The Restatement of Torts (Second) § 586 provides:

*900 An attorney at law is absolutely privileged to publish defamatory matter concerning another in
communications preliminary to a proposed judicial proceeding, or in the institution of, or during the
course and as a part of, a judicial proceeding in which he participates as counsel, if it has some relation to
the proceeding.

We adopted the principle of § 586 in Pogue v. Cooper, 284 Ark. 202, 680 S.W.2d 698 (1984). There we
held that absolute privilege attached to allegations made by an attorney in a pleading filed with the court,
as long as the statements alleged to be defamatory were relevant and pertinent to the issues in the case.
We relied heavily on our earlier decision of Mauney v. Millar, 142 Ark. 500, 219 S.W. 1032 (1920), in which
we recognized the absolute privilege of an attorney to make statements in pleadings regardless of their
truth or the existence of actual malice on the part of the attorney so long as the statements were relevant
and pertinent to the pleadings.
We have no difficulty extending the privilege to statements by an attorney made, as § 586 says,
"preliminary to a proposed judicial proceeding." The section obviously covers communications made
during investigation of a claim. Comment e. to § 586 is as follows:

As to communications preliminary to a proposed judicial proceeding the rule stated in this Section applies
only when the communication has some relation to a proceeding that is contemplated in good faith and
under serious consideration. The bare possibility that the proceeding might be instituted is not to be used
as a cloak to provide immunity for defamation when the possibility is not seriously considered.

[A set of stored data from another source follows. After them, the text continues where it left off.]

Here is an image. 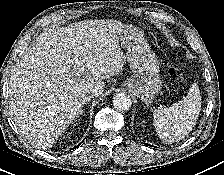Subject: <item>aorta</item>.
<instances>
[{
  "mask_svg": "<svg viewBox=\"0 0 224 175\" xmlns=\"http://www.w3.org/2000/svg\"><path fill=\"white\" fill-rule=\"evenodd\" d=\"M113 105L115 109L120 111L129 110L132 105L131 98L124 93H119L113 98Z\"/></svg>",
  "mask_w": 224,
  "mask_h": 175,
  "instance_id": "aorta-1",
  "label": "aorta"
}]
</instances>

Although the privilege is absolute where it applies, we consider it to be a privilege narrowed closely by
the "relevancy" and "pertinency" requirements, and we note that while the privilege will prohibit an
attorney from being subject to litigation it will not make him immune from professional discipline, see
Theiss v. Scherer, supra, when it is appropriate. We make no suggestion that any professional discipline is
called for in this case.

It was correct for the court to find no liability with respect to the allegations of statements made by Gary
Eubanks, as the discovery documents showed his publication of the allegedly slanderous statement
occurred preliminary to or in the course of litigation, and that the statements he allegedly made were
relevant and pertinent to that litigation.